Le vrai rythme de Raja Ampat ne se trouve pas dans les étapes marquées au programme, mais dans les transitions : les vingt minutes entre les parois calcaires de Misool, ou ce changement subtil de couleur, du vert à l’indigo, quand on traverse une ligne de courant près du passage Sagof. Dreambay navigue comme un bateau de pêcheur local, parce que c’en est un. Le capitaine, un certain Rudi originaire de Waisai, sait où les mantas se nourrissent quand la marée tourne, et quelles criques abritent encore du corail vivant après le dernier blanchiment. Il ne vous le dira pas spontanément, mais il vous y emmènera si vous savez vous taire à l’aube.

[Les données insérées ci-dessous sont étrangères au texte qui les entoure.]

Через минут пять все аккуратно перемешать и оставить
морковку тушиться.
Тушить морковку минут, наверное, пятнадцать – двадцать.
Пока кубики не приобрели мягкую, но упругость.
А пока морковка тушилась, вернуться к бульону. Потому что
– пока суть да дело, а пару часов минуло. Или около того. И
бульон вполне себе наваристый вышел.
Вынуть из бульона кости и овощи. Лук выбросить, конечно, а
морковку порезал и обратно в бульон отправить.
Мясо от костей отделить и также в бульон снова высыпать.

À 9h30, nous étions à l’ancre au large d’un îlot sans nom au sud de Wayag, exactement le genre d’endroit absent des cartes touristiques. L’équipage a déplié un plateau en bambou avec de la papaye fraîche, des œufs durs et du café sucré dans des gobelets émaillés – rien de préemballé, rien de réchauffé. Ce bateau est fait pour avancer, pas pour s’attarder. Pas de cabine où se réfugier, pas de climatisation ronronnant en fond. On est exposé, et c’est tant mieux : le sel qui sèche sur les bras, les averses soudaines qui forcent à se réfugier sous le petit auvent. Mais cette exposition est le prix à payer pour être exactement là où l’on veut, au bon moment.

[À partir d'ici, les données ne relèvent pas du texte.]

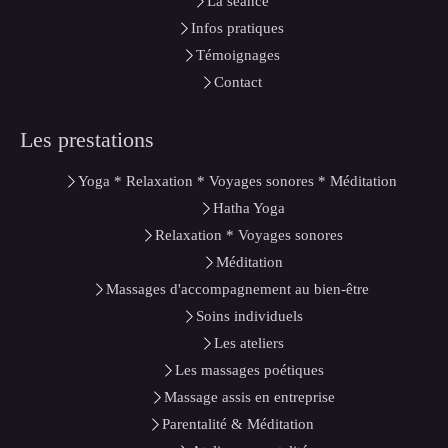
La séance
Infos pratiques
Témoignages
Contact
Les prestations
Yoga * Relaxation * Voyages sonores * Méditation
Hatha Yoga
Relaxation * Voyages sonores
Méditation
Massages d'accompagnement au bien-être
Soins individuels
Les ateliers
Les massages poétiques
Massage assis en entreprise
Parentalité & Méditation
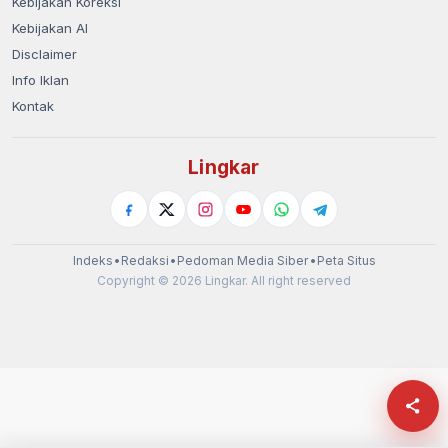
Kebijakan Koreksi
Kebijakan AI
Disclaimer
Info Iklan
Kontak
Lingkar
Indeks
•
Redaksi
•
Pedoman Media Siber
•
Peta Situs
Copyright © 2026 Lingkar. All right reserved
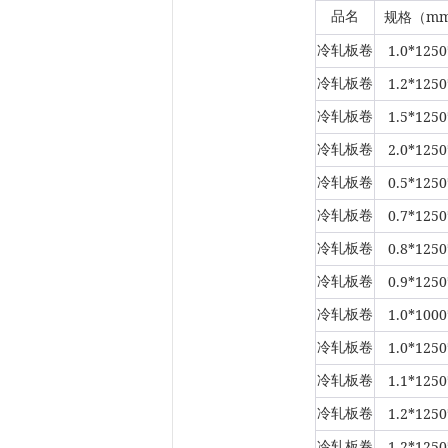
m
品名
规格（
1.0*1250
冷轧板卷
1.2*1250
冷轧板卷
1.5*1250
冷轧板卷
2.0*1250
冷轧板卷
0.5*1250
冷轧板卷
0.7*1250
冷轧板卷
0.8*1250
冷轧板卷
0.9*1250
冷轧板卷
1.0*1000
冷轧板卷
1.0*1250
冷轧板卷
1.1*1250
冷轧板卷
1.2*1250
冷轧板卷
1.2*1250
冷轧板卷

En milieu de journée, nous avons dérivé le long d’une paroi verticale près d’Arborek Jetty. Nager ici, c’est comme flotter dans un catalogue de vie marine : des girelles flasher aux rayures néon, un wobbegong camouflé sous un corail plat, des bancs de fusiliers qui s’écartent comme de la fumée. L’avantage de Dreambay, ce n’est pas le luxe, c’est la précision. Le bateau reste en position grâce à une pagaie manuelle quand un moteur effraierait les poissons, et le guide, qui fait aussi office de matelot, a repéré un hippocampe nain pas plus gros qu’un grain de riz sur un éventail de gorgone. Pas de micro, pas de cours – juste une tape sur l’épaule et un signe de tête.

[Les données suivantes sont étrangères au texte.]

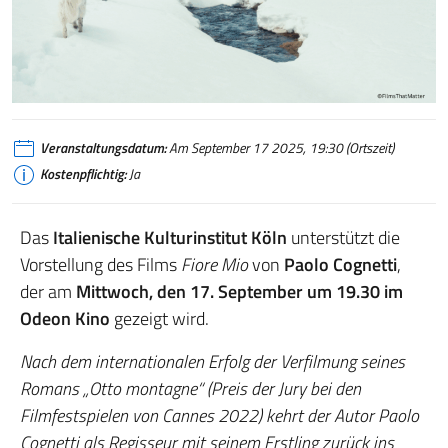
Veranstaltungsdatum:
Am September 17 2025, 19:30 (Ortszeit)
Kostenpflichtig:
Ja
Das
Italienische Kulturinstitut Köln
unterstützt die
Vorstellung des Films
Fiore Mio
von
Paolo Cognetti
,
der am
Mittwoch, den 17. September um 19.30 im
Odeon Kino
gezeigt wird.
Nach dem internationalen Erfolg der Verfilmung seines
Romans „Otto montagne“ (Preis der Jury bei den
Filmfestspielen von Cannes 2022) kehrt der Autor Paolo
Cognetti als Regisseur mit seinem Erstling zurück ins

Repartis vers 15h, nous avons filé vers l’extrémité de Yenbuba, où un banc de sable n’apparaît qu’à marée basse. L’équipage a déroulé des nattes et offert une noix de coco bien fraîche à chacun. Pas d’installations, pas de panneaux, pas d’autres traces de pas. Au coucher du soleil, Rudi a relancé le moteur juste assez pour nous repositionner face à la lumière frappant les pics karstiques – pas pour les photos, mais parce que c’est comme ça qu’il aime. Dreambay ne propose pas de cocktails au coucher du soleil, mais il offre l’original : un moment de calme, quelque part où presque personne ne va.